Traumatiser le traumatisme du traumatisme Uber a statué sur un accident – les nouvelles de l’assurance

by Thomas Caron

Passager indemnisé pour traumatisme psychologique après course Uber avec chauffeur ivre

Un passager ayant effectué une course Uber avec un conducteur en état d’ivresse a obtenu gain de cause dans sa demande d’indemnisation pour préjudice psychologique.

La Commission des blessures corporelles de Nouvelle-Galles du Sud (NSW) a jugé que l’assureur Allianz avait tort de contester la blessure subie par Hilal Sayour suite à un accident de la circulation.

M. Sayour a témoigné avoir craint pour sa vie durant le trajet de février dernier, le conducteur ayant fermé les yeux à plusieurs reprises, freiné brusquement au dernier moment et effectué des manœuvres erratiques entre les voies.

La course s’est finalement terminée dans une station-service, où le conducteur a été testé positif à l’alcool avec un taux de 0,086.

Selon David Ford, membre de la Commission, Allianz n’avait pas reconnu que la blessure de M. Sayour résultait d’un accident tel que défini par la loi NSW sur les accidents de la circulation.
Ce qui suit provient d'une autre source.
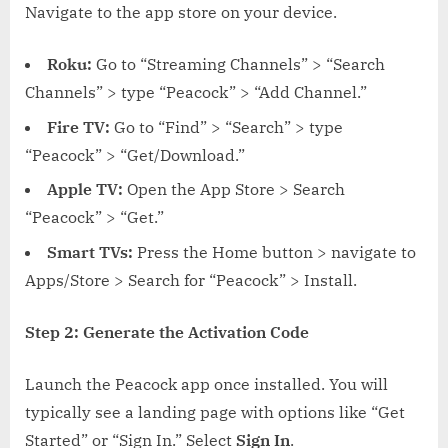
Navigate to the app store on your device.
Roku:
Go to “Streaming Channels” > “Search
Channels” > type “Peacock” > “Add Channel.”
Fire TV:
Go to “Find” > “Search” > type
“Peacock” > “Get/Download.”
Apple TV:
Open the App Store > Search
“Peacock” > “Get.”
Smart TVs:
Press the Home button > navigate to
Apps/Store > Search for “Peacock” > Install.
Step 2: Generate the Activation Code
Launch the Peacock app once installed. You will
typically see a landing page with options like “Get
Started” or “Sign In.” Select
Sign In
.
L’enquête interne de l’assureur avait conclu à l’absence d’« incident » ayant causé le préjudice.

Allianz avait argumenté que le trajet en covoiturage ne constituait pas un événement unique, mais une série de quasi-accidents. Cependant, la Commission a souligné qu’un accident, même conventionnel, ne saurait être décomposé en une succession de déviations ou de manœuvres dangereuses – par exemple, une voiture quittant la route, roulant et percutant un arbre.

La Commission a statué que la réclamation était légitime et que les troubles psychiatriques de M. Sayour devaient être considérés comme résultant d’un incident unique : un court trajet traumatisant avec un conducteur sous l’influence d’un taux d’alcoolémie illégal et dangereux.

Allianz avait présenté des rapports médicaux attestant de l’existence d’antécédents d’anxiété et de dépression chez M. Sayour. M. Ford a cependant convenu avec l’assureur que l’évaluation des blessures nécessitait une expertise médicale complémentaire.